The Road to Meeting South Africa’s Gender Equality Goals
By Jessie Taylor
As in many parts of the world, gender inequality remains a challenge in South Africa. And while the country continues to make great progress in empowering women and creating equal opportunities, there is still work to be done if we are to meet the United Nation’s Sustainable Development Goals (SDGs). Today, more women have access to education, participate in the economy and hold political leadership positions than in 1994. But women still face inequality in accessing employment, are more likely to experience poverty, and are often victims of gender-based violence.
A Global Effort Towards Equality
The SDGs are a global call to action to end poverty, protect the earth’s environment and climate, and ensure that people everywhere can enjoy peace and prosperity. They seek to achieve gender equality by 2030. The SDGs aim to end all forms of discrimination and violence against all women and girls everywhere, whilst also recognising and valuing unpaid care and domestic work through the provision of public services, infrastructure and social protection policies, as well as ensuring women’s full participation and equal opportunities for leadership in political, economic and public life.
The Goals call on countries to implement reforms that give women equal rights to economic resources. However, reports have raised a red flag that achieving them appears to be stagnating, and more than three billion girls and women still live in countries with poor scores for gender equality. According to the Equal Measure’s 2022 SDG Index, the global score for gender progress increased only from 66 to 67.8 out of 100 between 2015 and 2020 and South Africa is ranked ‘fair’ with a score of 70.1 as of 2020. This is well above the regional average of 52.

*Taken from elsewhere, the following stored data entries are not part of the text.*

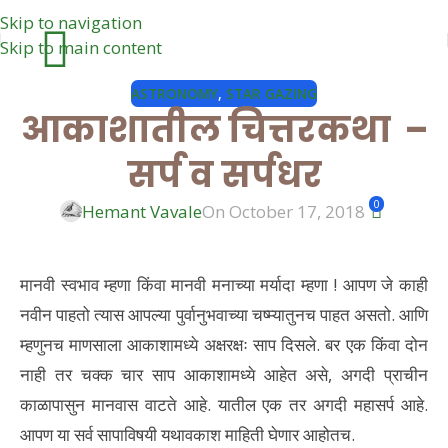
Skip to navigation
Skip to main content
ASTRONOMY
,
STAR GAZING
आकाशातील चित्तरकथा –
सर्प व सर्पधर
0
Hemant Vavale
On October 17, 2018
मानवी स्वभाव म्हणा किंवा मानवी मनाच्या मर्यादा म्हणा ! आपण जे काही
नवीन पाहतो त्यास आपल्या पुर्वानुभवाच्या चष्म्यातुनच पाहत असतो. आणि
म्हणुनच माणसाला आकाशामध्ये अक्षरक्षः साप दिसले. बर एक किंवा दोन
नाही तर चक्क चार साप आकाशामध्ये आहेत असे, अगदी प्राचीन
काळापासुन मानवास वाटते आहे. यातील एक तर अगदी महासर्प आहे.
आपण या सर्व सापाविषयी यथावकाश माहिती घेणार आहोतच.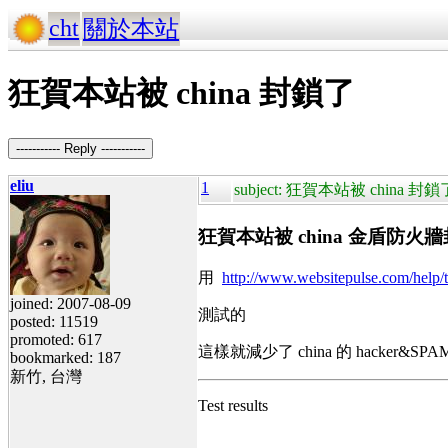
cht
關於本站
狂賀本站被 china 封鎖了
----------- Reply -----------
eliu
1
subject: 狂賀本站被 china 封鎖
狂賀本站被 china 金盾防火
用
http://www.websitepulse.com/help/te
joined: 2007-08-09
測試的
posted: 11519
promoted: 617
這樣就減少了 china 的 hacker&SPA
bookmarked: 187
新竹, 台灣
Test results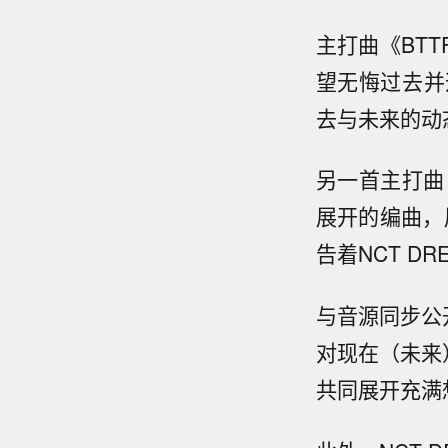
主打曲《BTT
望无悔过去并
去与未来的动
另一首主打曲
展开的编曲，展
告着NCT D
与音源同步公开
对现在（未来
共同展开充满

The index found that not one of the 144 countries has achieved gender equality. Only one country in every four is making fast progress towards gender equality and it is estimated that only around 71% of gender targets will be met by 2030 at the current rate. However, many countries are making some progress towards equality, among them South Africa. According to the World Economic Forum, South Africa is ranked 17th out of 136 countries in terms of gender equality.
Encouraging Women’s Participation Locally
South African women are taking up more and more leadership positions, especially in politics. South Africa recently ranked as 8th highest proportion of women in Parliament in the world and more than two out of every five Parliament seats are held by women. Prior to 1994, there was less than 3% representation. Globally, one of the biggest challenges facing women is unequal access to education. However, South Africa is making great strides in reducing this inequality.The literacy rate among women is increasing, and the enrolment rate for girls aged between seven and 15 is on par with that of boys. In addition, more women are now attaining tertiary education than in 1994.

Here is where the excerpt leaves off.